Lost quorum and unavailable ranges

Simultaneous node failures, a partition bisecting a replica group, or a stuck Raft group leave ranges with no leaseholder or no quorum. ranges_unavailable goes nonzero and clients see replica unavailable for the affected keyspace. If the unavailable ranges back system metadata (meta, liveness, jobs), the impact is cluster-wide even though the count is small.

ranges_unavailable nonzero, sustained beyond brief lease transfers
replica unavailable and context deadline exceeded errors to clients
node liveness changes preceding the unavailability
ranges_underreplicated elevated and not healing

Investigate →

IMMINENT

The disk-full death spiral

A store runs low on space — from data growth, MVCC garbage, or a protected timestamp that blocks GC. Below ~15% free, compaction can't stage its output and starts failing, which drives L0 growth and write stalls. Deleting data does not help immediately: tombstones only clear through compaction, which is exactly what's now broken. The store reports store is full.

capacity_available below 10% of total and still falling
MVCC garbage bytes diverging from live bytes
compaction failing or stalled, L0 sublevels climbing
protected timestamp records present with no active backup or CDC

Investigate →

The Netdata solution

CockroachDB monitoring with Netdata

Netdata monitors CockroachDB with per-second metrics and automatic dashboards. Watch LSM compaction, Raft liveness, clock skew, hot ranges, and intent buildup so the distributed-systems failure modes in these runbooks surface early.

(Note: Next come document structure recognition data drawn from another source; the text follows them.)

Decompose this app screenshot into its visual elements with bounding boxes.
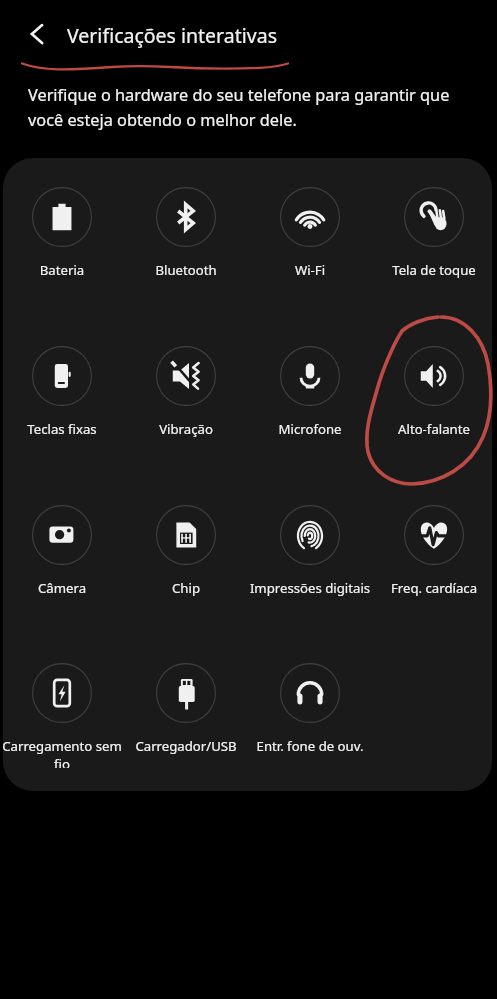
button[interactable]: Wi-Fi (248, 187, 372, 292)
staticText: Alto-falante (372, 420, 496, 438)
button[interactable]: Bluetooth (124, 187, 248, 292)
button[interactable]: Chip (124, 505, 248, 610)
button[interactable]: Tela de toque (372, 187, 496, 292)
staticText: Wi-Fi (248, 261, 372, 279)
staticText: Impressões digitais (248, 579, 372, 597)
button[interactable]: Entr. fone de ouv. (248, 663, 372, 768)
staticText: Microfone (248, 420, 372, 438)
button[interactable]: Microfone (248, 346, 372, 451)
staticText: Verificações interativas (67, 22, 277, 49)
staticText: Teclas fixas (0, 420, 124, 438)
staticText: Câmera (0, 579, 124, 597)
button[interactable]: Teclas fixas (0, 346, 124, 451)
staticText: Verifique o hardware do seu telefone par… (28, 84, 464, 131)
button[interactable]: Freq. cardíaca (372, 505, 496, 610)
staticText: Entr. fone de ouv. (248, 737, 372, 755)
staticText: Chip (124, 579, 248, 597)
staticText: Carregador/USB (124, 737, 248, 755)
button[interactable]: Bateria (0, 187, 124, 292)
button[interactable]: Carregamento sem fio (0, 663, 124, 768)
button[interactable]: Alto-falante (372, 346, 496, 451)
button[interactable]: Carregador/USB (124, 663, 248, 768)
staticText: Carregamento sem fio (0, 737, 124, 768)
staticText: Vibração (124, 420, 248, 438)
button[interactable]: Impressões digitais (248, 505, 372, 610)
button[interactable]: Câmera (0, 505, 124, 610)
staticText: Tela de toque (372, 261, 496, 279)
staticText: Bateria (0, 261, 124, 279)
staticText: Bluetooth (124, 261, 248, 279)
button[interactable]: Back (21, 19, 53, 51)
staticText: Freq. cardíaca (372, 579, 496, 597)
button[interactable]: Vibração (124, 346, 248, 451)
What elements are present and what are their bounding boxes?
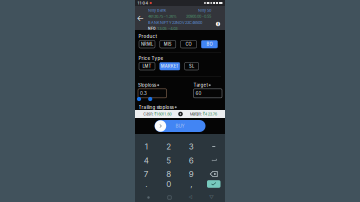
staticText: 1 [145,142,148,151]
staticText: Stoploss [138,82,156,88]
staticText: 0.3 [140,91,147,96]
staticText: Nifty Bank [148,8,166,13]
button[interactable]: 2 [158,140,180,154]
staticText: 11:04 [138,1,148,5]
staticText: Trailing stoploss [138,104,174,110]
staticText: BUY [176,123,184,129]
staticText: SL [189,64,194,69]
button[interactable]: Back [135,6,146,30]
staticText: 7 [144,169,149,179]
button[interactable]: 0.3 [138,89,166,98]
staticText: 60 [196,91,202,96]
staticText: Cash: [143,112,153,116]
staticText: Target [194,82,208,88]
button[interactable]: Margin details [178,111,184,117]
button[interactable]: , [180,177,202,191]
button[interactable]: NRML [139,40,155,48]
staticText: 20900.00 -0.55 [186,14,211,19]
button[interactable]: 7 [135,167,158,181]
staticText: 46130.75 -1.26% [148,14,177,19]
button[interactable]: 60 [194,89,222,98]
button[interactable]: 9 [180,167,202,181]
button[interactable]: 0 [158,177,180,191]
staticText: 6 [189,156,194,165]
staticText: Nifty 50 [198,8,211,13]
staticText: 0 [166,179,171,189]
staticText: ◁ [188,195,192,200]
staticText: 8 [166,169,171,179]
button[interactable]: 8 [158,167,180,181]
staticText: 3 [189,142,194,151]
staticText: 2 [166,142,171,151]
button[interactable]: Home [162,193,177,202]
button[interactable]: Recents [204,193,219,202]
button[interactable]: Backspace [202,168,225,180]
staticText: ₹16011.60 [154,112,171,116]
staticText: LMT [142,64,152,69]
staticText: 9 [189,169,194,179]
button[interactable]: MARKET [160,62,180,70]
staticText: ▽ [209,195,214,200]
staticText: BANKNIFTY23NOV23C46500 [148,20,202,25]
button[interactable]: Done [202,178,225,190]
button[interactable]: 3 [180,140,202,154]
button[interactable]: BUY [154,120,206,132]
button[interactable]: 6 [180,154,202,168]
button[interactable]: Information [214,20,222,28]
button[interactable]: Minus [202,141,225,152]
staticText: , [190,179,192,189]
staticText: 4 [144,156,149,165]
button[interactable]: MIS [160,40,176,48]
staticText: NRML [141,42,153,47]
staticText: Margin: [190,112,202,116]
button[interactable]: BO [201,40,217,48]
button[interactable]: CO [181,40,197,48]
staticText: ₹423.76 [203,112,217,116]
button[interactable]: . [135,177,158,191]
staticText: Price Type [138,56,164,61]
staticText: MARKET [161,64,179,69]
staticText: 5 [166,156,171,165]
staticText: BO [206,42,212,47]
button[interactable]: 5 [158,154,180,168]
staticText: CO [186,42,192,47]
staticText: ← [136,13,144,23]
button[interactable]: LMT [139,62,155,70]
button[interactable]: SL [185,62,199,70]
button[interactable]: Next field [202,155,225,166]
staticText: 13.05 -4.03 [157,26,177,31]
staticText: . [145,179,147,189]
button[interactable]: Back [183,193,198,202]
staticText: MIS [164,42,172,47]
button[interactable]: Assistant [141,193,156,202]
staticText: NFO [148,27,156,31]
staticText: Product [138,34,158,39]
button[interactable]: 4 [135,154,158,168]
button[interactable]: 1 [135,140,158,154]
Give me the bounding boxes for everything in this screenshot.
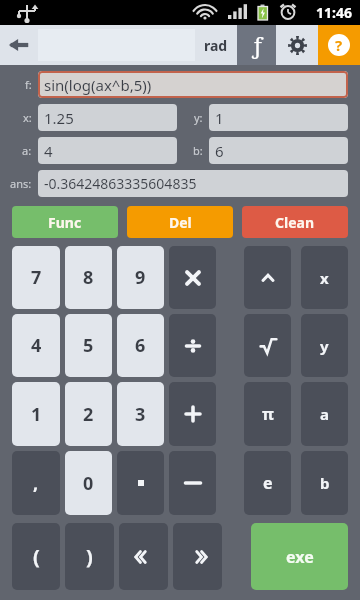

See CockroachDB monitoring → Start monitoring free

CockroachDB monitoring maturity levels

CockroachDB observability works in four practical levels. Each is a complete operation, not a stepping stone. Pick the level that matches how much your cluster matters. Most production clusters should land at the second level.

Level 1: Survival

Know that something is wrong

Survival monitoring is the floor. With these signals you can answer one question: is the cluster still serving? You will not learn what broke, but you will learn that something broke before users do. Survival is enough for dev clusters and low-stakes workloads.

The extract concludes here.